What is the substantive justification for choosing a catchment area of at least 5000 km2? The dynamics of runoff due to snow recharge will be greater in small catchments especially in mountainous areas.

I can't find any data on the land use structure of the catchment areas selected for the analysis.

Moreover, there is no basic information on the geological structure of the catchment area, i.e. larger or smaller water infiltration capacities.

Author Response

Dear reviewer, thank you very much for the review. Please find attached our responses.

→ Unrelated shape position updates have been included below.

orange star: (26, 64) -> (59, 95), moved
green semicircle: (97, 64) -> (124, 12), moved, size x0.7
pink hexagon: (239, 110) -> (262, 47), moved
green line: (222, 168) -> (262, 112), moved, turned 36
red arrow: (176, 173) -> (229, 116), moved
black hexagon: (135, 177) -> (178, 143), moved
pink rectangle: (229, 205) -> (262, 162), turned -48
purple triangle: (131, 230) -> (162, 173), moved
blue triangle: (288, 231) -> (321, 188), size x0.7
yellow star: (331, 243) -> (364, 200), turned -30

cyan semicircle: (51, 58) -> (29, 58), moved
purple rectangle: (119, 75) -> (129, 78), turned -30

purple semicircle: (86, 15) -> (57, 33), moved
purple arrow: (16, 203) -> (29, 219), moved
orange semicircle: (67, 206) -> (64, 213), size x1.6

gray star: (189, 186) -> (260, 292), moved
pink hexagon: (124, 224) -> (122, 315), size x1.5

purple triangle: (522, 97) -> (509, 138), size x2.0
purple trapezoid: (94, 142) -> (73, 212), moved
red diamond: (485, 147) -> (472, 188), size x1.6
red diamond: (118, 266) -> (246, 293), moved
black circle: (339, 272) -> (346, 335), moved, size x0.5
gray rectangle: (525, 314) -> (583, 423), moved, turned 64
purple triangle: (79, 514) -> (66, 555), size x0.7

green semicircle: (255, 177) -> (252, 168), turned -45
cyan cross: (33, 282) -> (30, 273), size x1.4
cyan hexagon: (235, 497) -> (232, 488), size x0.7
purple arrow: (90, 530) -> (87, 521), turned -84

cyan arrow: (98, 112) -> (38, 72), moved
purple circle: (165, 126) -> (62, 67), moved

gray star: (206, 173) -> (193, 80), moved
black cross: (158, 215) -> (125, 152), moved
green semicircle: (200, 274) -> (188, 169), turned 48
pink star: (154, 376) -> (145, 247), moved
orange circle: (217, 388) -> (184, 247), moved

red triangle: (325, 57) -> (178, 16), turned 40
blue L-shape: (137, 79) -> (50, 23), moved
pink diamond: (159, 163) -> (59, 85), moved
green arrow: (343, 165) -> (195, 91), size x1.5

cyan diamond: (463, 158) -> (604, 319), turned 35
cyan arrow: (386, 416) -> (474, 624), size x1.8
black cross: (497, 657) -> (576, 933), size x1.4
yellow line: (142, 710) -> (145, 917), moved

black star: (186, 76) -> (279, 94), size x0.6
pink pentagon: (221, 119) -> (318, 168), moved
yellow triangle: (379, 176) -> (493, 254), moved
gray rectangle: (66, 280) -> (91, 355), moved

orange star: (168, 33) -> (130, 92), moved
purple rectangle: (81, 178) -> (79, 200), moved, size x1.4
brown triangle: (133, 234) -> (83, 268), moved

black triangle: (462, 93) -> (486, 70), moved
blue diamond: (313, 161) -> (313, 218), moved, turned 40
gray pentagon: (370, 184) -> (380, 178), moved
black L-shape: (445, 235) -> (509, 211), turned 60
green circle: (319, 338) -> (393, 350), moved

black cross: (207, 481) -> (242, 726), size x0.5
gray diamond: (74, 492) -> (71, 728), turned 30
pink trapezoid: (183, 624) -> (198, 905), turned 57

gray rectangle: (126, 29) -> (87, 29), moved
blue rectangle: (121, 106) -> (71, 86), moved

Author Response File: Author Response.pdf

Reviewer 3 Report

Review of the paper “Hydrological impact of the new ECMWF multi-layer snow scheme” submitted to Atmosphere by Zsoter et al.

 

In this paper, Zsoter et al. evaluate the impact for hydrological modelling of a multi-layer snowpack scheme recently implemented in the ECLand surface model used at ECMWF. The hydrological evaluation is carried out at a global scale for catchments located in cold regions where snow influences the hydrological cycle. The atmospheric data driving EC Land are taken from the ERA5 global reanalysis over the period 1979-2018. Results of hydrological simulations obtained with the multi-layer snowpack scheme are first compared with simulations obtained with the single layer snowpack scheme available in EC-Land. The authors show that hydrological simulations are generally improved with the multi-layer snowpack scheme compared to the single layer scheme, except in regions where the hydrological cycle is influenced by the presence of permafrost. To improve the simulations in these regions, the authors propose additional simulations that test the sensitivity of the hydrological simulations to the (i) snow density evolution and its impact on snow thermal conductivity, (ii) snow layering (iii) soil/snow coupling and (iv) soil freezing scheme. The authors managed to develop an optimized version of the model that greatly improves the hydrological simulations in permafrost regions due an improved partitioning between surface runoff and infiltration. However, this optimized configuration for permafrost regions slightly decrease model performances in non-permafrost regions compared to the default simulations using the multi-layer snowpack scheme, illustrating the need for further development of the EC Land model to better represent cold-region hydrology.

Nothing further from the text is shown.